Make an exact transcript of the lines in the data below, starting with the one containing "MAMUJU, Mekora.id –" and going on through the one containing "Agentic AI werden.", with both included and the pictures left out.

[Start of Attachment]

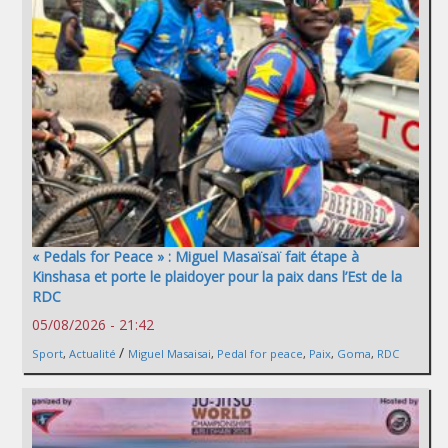
« Pedals for Peace » : Miguel Masaïsaï fait étape à
Kinshasa et porte le plaidoyer pour la paix dans l’Est de la
RDC
05/08/2026 - 21:42
/
Sport
,
Actualité
Miguel Masaisai
,
Pedal for peace
,
Paix
,
Goma
,
RDC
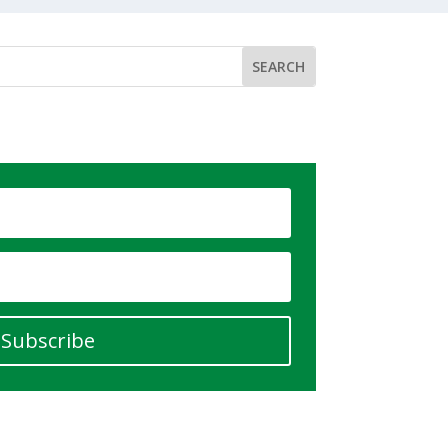
Subscribe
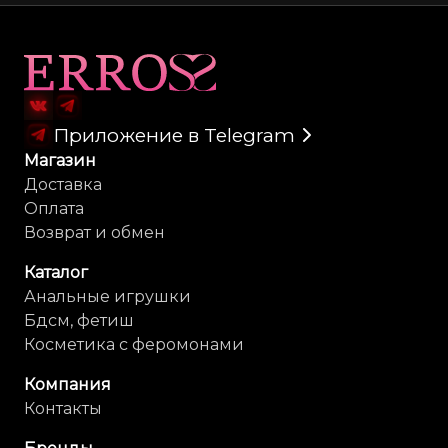
Карта сайта
Приложение в Telegram
Магазин
Доставка
Оплата
Возврат и обмен
Каталог
Анальные игрушки
Бдсм, фетиш
Косметика с феромонами
Компания
Контакты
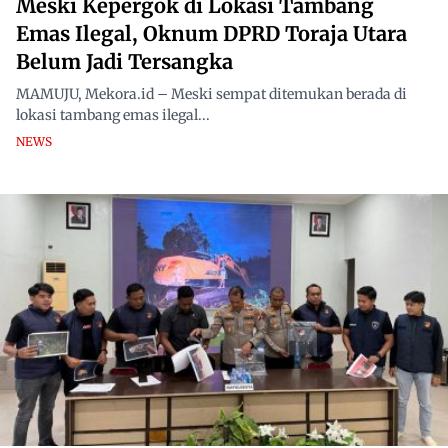
Meski Kepergok di Lokasi Tambang
Emas Ilegal, Oknum DPRD Toraja Utara
Belum Jadi Tersangka
MAMUJU, Mekora.id – Meski sempat ditemukan berada di
lokasi tambang emas ilegal...
NEWS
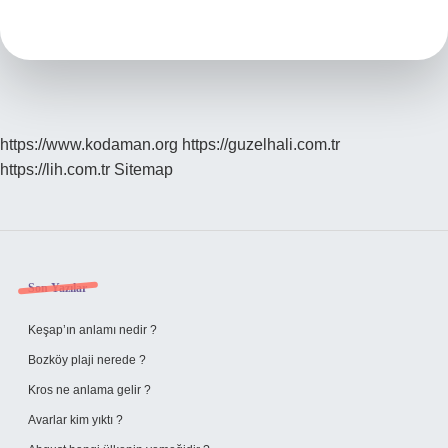
Testi
Nedir
https://www.kodaman.org
https://guzelhali.com.tr
https://lih.com.tr
Sitemap
Sidebar
Son Yazılar
Keşap’ın anlamı nedir ?
Bozköy plaji nerede ?
Kros ne anlama gelir ?
Avarlar kim yıktı ?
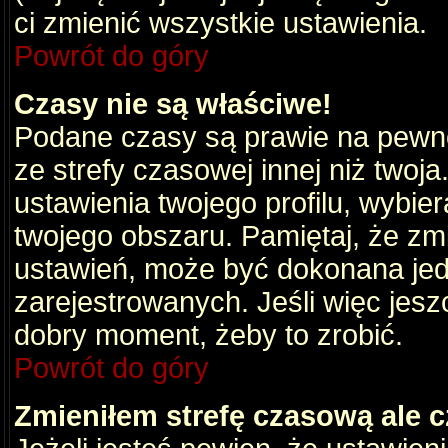
ci zmienić wszystkie ustawienia.
Powrót do góry
Czasy nie są właściwe!
Podane czasy są prawie na pewno
ze strefy czasowej innej niż twoja.
ustawienia twojego profilu, wybie
twojego obszaru. Pamiętaj, że zm
ustawień, może być dokonana je
zarejestrowanych. Jeśli więc jeszc
dobry moment, żeby to zrobić.
Powrót do góry
Zmieniłem strefę czasową ale c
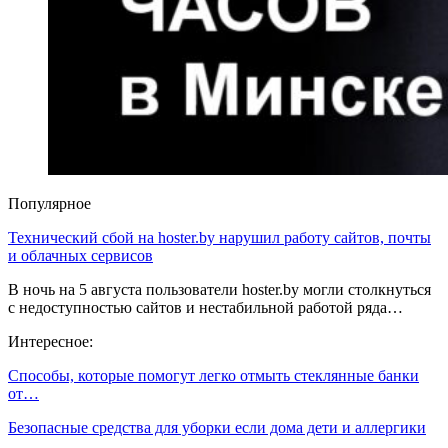
Популярное
Технический сбой на hoster.by нарушил работу сайтов, почты
и облачных сервисов
В ночь на 5 августа пользователи hoster.by могли столкнуться
с недоступностью сайтов и нестабильной работой ряда…
Интересное:
Способы, которые помогут легко отмыть стеклянные банки
от…
Безопасные средства для уборки если дома дети и аллергики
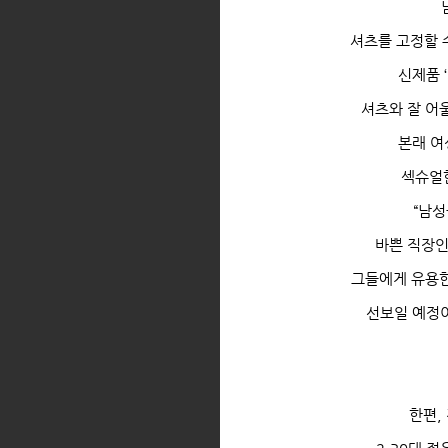
셔츠를 고정할 
신제품
‘
셔츠와 잘 어
본래 여
섹슈얼
“
남성
바쁜 직장인
그들에게 유용한
선보일 예정
한편
,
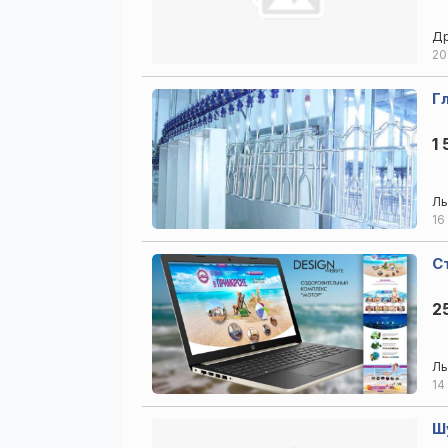
Др
20
Г
1 
Ль
16
С
2
Ль
14
Ш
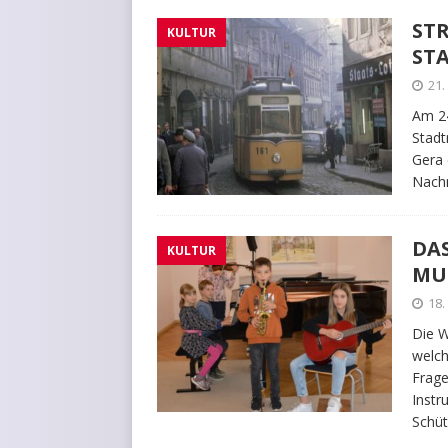
ST
KULTUR
ST
21
Am 24
Stad
Gera 
Nachm
DA
KULTUR
MU
18
Die W
welch
Frage
Instr
Schüt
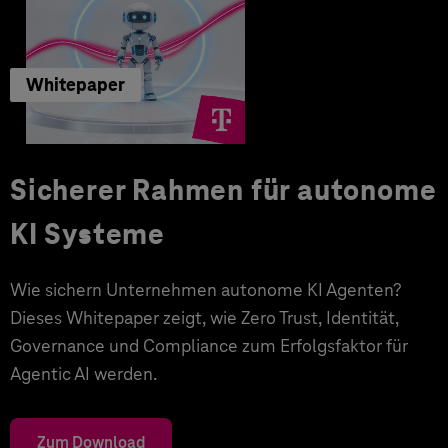
Whitepaper
Sicherer Rahmen für autonome
KI Systeme
Wie sichern Unternehmen autonome KI Agenten?
Dieses Whitepaper zeigt, wie Zero Trust, Identität,
Governance und Compliance zum Erfolgsfaktor für
Agentic AI werden.
Zum Download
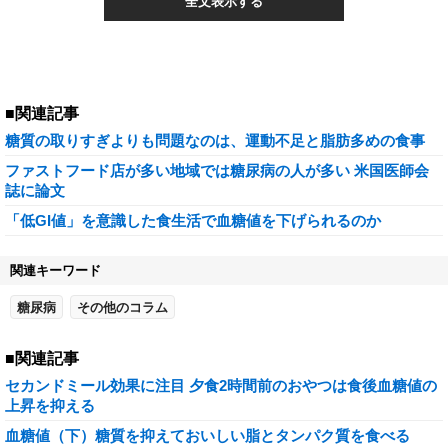
全文表示する
■関連記事
糖質の取りすぎよりも問題なのは、運動不足と脂肪多めの食事
ファストフード店が多い地域では糖尿病の人が多い 米国医師会
誌に論文
「低GI値」を意識した食生活で血糖値を下げられるのか
関連キーワード
糖尿病
その他のコラム
■関連記事
セカンドミール効果に注目 夕食2時間前のおやつは食後血糖値の
上昇を抑える
血糖値（下）糖質を抑えておいしい脂とタンパク質を食べる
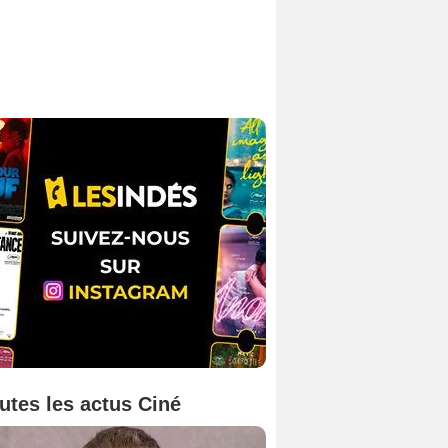
utes les actus Ciné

[End of Attachment]

* [SOLUTION TO THE EXERCISE]
MAMUJU, Mekora.id – Meski sempat ditemukan berada di
lokasi tambang emas ilegal...
NEWS
Testi
Nedir
https://www.kodaman.org
https://guzelhali.com.tr
https://lih.com.tr
Sitemap
Sidebar
Son Yazılar
Keşap’ın anlamı nedir ?
Bozköy plaji nerede ?
Kros ne anlama gelir ?
Avarlar kim yıktı ?
ci zmienić wszystkie ustawienia.
Powrót do góry
Czasy nie są właściwe!
Podane czasy są prawie na pewno
ze strefy czasowej innej niż twoja.
ustawienia twojego profilu, wybie
twojego obszaru. Pamiętaj, że zm
ustawień, może być dokonana je
zarejestrowanych. Jeśli więc jeszc
dobry moment, żeby to zrobić.
Powrót do góry
Zmieniłem strefę czasową ale c
Популярное
Технический сбой на hoster.by нарушил работу сайтов, почты
и облачных сервисов
В ночь на 5 августа пользователи hoster.by могли столкнуться
с недоступностью сайтов и нестабильной работой ряда…
Интересное:
Способы, которые помогут легко отмыть стеклянные банки
от…
Безопасные средства для уборки если дома дети и аллергики
셔츠를 고정할 
신제품
‘
셔츠와 잘 어
본래 여
섹슈얼
“
남성
바쁜 직장인
그들에게 유용한
선보일 예정
한편
,
Др
20
Г
1 
Ль
16
С
2
Ль
14
Ш
ST
KULTUR
ST
21
Am 24
Stad
Gera 
Nachm
DA
KULTUR
MU
18
Die W
welch
Frage
Instr
Schüt
Whitepaper
Sicherer Rahmen für autonome
KI Systeme
Wie sichern Unternehmen autonome KI Agenten?
Dieses Whitepaper zeigt, wie Zero Trust, Identität,
Governance und Compliance zum Erfolgsfaktor für
Agentic AI werden.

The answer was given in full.